If true, Canada may have violated international convention, or worse, abetted war crimes.

On the other hand, if the military police found no such evidence, one would think the Harper government would have plastered those reports on every street corner.

It's not just the Canadian public being kept in the dark.

For almost two years, the quasi-judicial Canadian Military Police Complaints Commission has been trying to investigate the Afghan detainee issue.

Yet, it wasn't until May this year that the government even mentioned the existence of the military police probes.

Six months later, the Harper government still has not turned over any of the resulting police reports to the commission.

In fact, in the 18 months since the commission launched a public inquiry into the Afghan detainee issue, the government has yet to provide a single page of evidence of any kind. It hasn't been for a lack of trying on the part of the commission.

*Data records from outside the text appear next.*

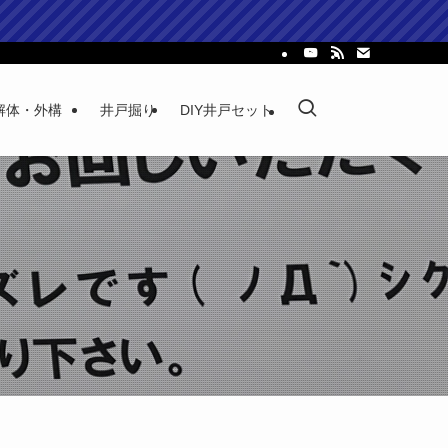
解体・外構
井戸掘り
DIY井戸セット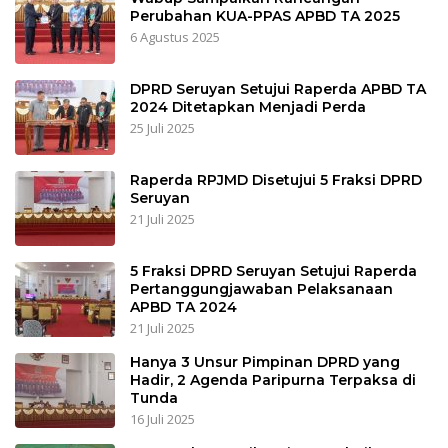
Perubahan KUA-PPAS APBD TA 2025
6 Agustus 2025
DPRD Seruyan Setujui Raperda APBD TA
2024 Ditetapkan Menjadi Perda
25 Juli 2025
Raperda RPJMD Disetujui 5 Fraksi DPRD
Seruyan
21 Juli 2025
5 Fraksi DPRD Seruyan Setujui Raperda
Pertanggungjawaban Pelaksanaan
APBD TA 2024
21 Juli 2025
Hanya 3 Unsur Pimpinan DPRD yang
Hadir, 2 Agenda Paripurna Terpaksa di
Tunda
16 Juli 2025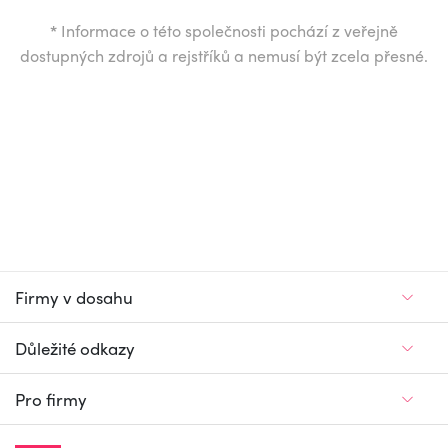
*
Informace o této společnosti pochází z veřejně
dostupných zdrojů a rejstříků a nemusí být zcela přesné.
Firmy v dosahu
Důležité odkazy
Pro firmy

As the commission's chief lawyer recently said: "Despite numerous document requests and despite continuous assurances the documents would be produced ... the commission has not been provided with a single new document."

Instead, federal lawyers have devoted their efforts -- and no doubt staggering amounts of taxpayers' money -- to binding the commission in legal knots, intimidating witnesses, denying requests for documents and generally ensuring the inquiry goes nowhere.

So far, a parliamentary committee has been treated to the same stonewalling.

In recent weeks, MPs have been trying to pursue allegations by senior diplomat Richard Colvin that Canadian officials turned a blind eye to probable torture of Afghan detainees and then tried to cover up their inaction by claiming ignorance of the problem.

Colvin claims he repeatedly raised the torture issue in dispatches as Canada's deputy ambassador in Afghanistan in 2006. This week, the government trotted out a parade of generals and Colvin's former bureaucratic boss to forcefully refute the allegations.

Popular retired general Rick Hillier said he had recently reviewed Colvin's missives and there was no mention of torture. So why doesn't the government settle the issue and simply release all of Colvin's memos?

Last week in the Commons, the prime minister seemed to promise just that. Alas, if it seemed to be too good to be true, it was.

What Harper actually said was the government would release "all legally available documents" related to the Afghan detainee controversy.

He failed to mention the government has already made sure there is almost nothing on paper that is "legally available."

Instead, the justice department declared all of Colvin's memos to be matters of "national security" protected by secrecy laws and threatened to have him arrested if any leaked out.

The same "secret" stamp has also been slapped on the 2006 military police reports and on virtually every other shred of paper related to the Afghan detainee issue.

The feds are even trying to put a "national security" designation on a letter from Colvin's lawyer complaining about government secrecy and intimidation. Go figure.

Two years ago, the Harper government gave the complaints commission $5 million in special funding for the Afghan detainee probe.

Instead, most of the money so far has been spent by the federal commission fighting off federal government lawyers trying to shut down the proceedings.

One thing is already clear.

The Afghan prisoner fiasco is either an insidious government cover-up of official lies and misdeeds or the Harper administration is going to extraordinary lengths to hide the truth about nothing.